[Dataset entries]

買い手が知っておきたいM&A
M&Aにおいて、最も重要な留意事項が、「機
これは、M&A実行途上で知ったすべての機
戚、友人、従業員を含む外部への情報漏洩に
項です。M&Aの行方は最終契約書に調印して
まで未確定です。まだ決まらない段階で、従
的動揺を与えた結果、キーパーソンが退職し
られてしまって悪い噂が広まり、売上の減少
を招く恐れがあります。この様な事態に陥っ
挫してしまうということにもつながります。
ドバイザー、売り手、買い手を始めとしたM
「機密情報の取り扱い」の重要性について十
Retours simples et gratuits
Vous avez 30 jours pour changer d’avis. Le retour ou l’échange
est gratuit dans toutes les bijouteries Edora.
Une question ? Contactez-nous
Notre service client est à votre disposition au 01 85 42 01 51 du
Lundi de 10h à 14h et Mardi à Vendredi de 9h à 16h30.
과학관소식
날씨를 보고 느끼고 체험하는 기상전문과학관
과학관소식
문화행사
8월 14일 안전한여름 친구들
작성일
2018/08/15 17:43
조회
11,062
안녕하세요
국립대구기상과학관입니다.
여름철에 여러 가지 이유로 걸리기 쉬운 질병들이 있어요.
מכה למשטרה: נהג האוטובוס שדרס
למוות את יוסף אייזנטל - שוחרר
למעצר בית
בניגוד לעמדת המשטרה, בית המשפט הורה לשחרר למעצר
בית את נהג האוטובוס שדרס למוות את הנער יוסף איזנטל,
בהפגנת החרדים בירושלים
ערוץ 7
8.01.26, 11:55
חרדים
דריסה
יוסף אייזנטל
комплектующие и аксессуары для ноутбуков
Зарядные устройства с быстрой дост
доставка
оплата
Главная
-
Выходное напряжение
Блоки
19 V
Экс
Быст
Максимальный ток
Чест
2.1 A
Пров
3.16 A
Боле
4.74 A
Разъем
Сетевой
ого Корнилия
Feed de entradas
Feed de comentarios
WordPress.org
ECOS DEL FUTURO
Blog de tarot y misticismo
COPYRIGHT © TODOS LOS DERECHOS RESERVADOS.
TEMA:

> [Task item]: "למעצר" is the word to look for; copy every line of the data that has it.

> [Finished exercise]:
למעצר בית
בניגוד לעמדת המשטרה, בית המשפט הורה לשחרר למעצר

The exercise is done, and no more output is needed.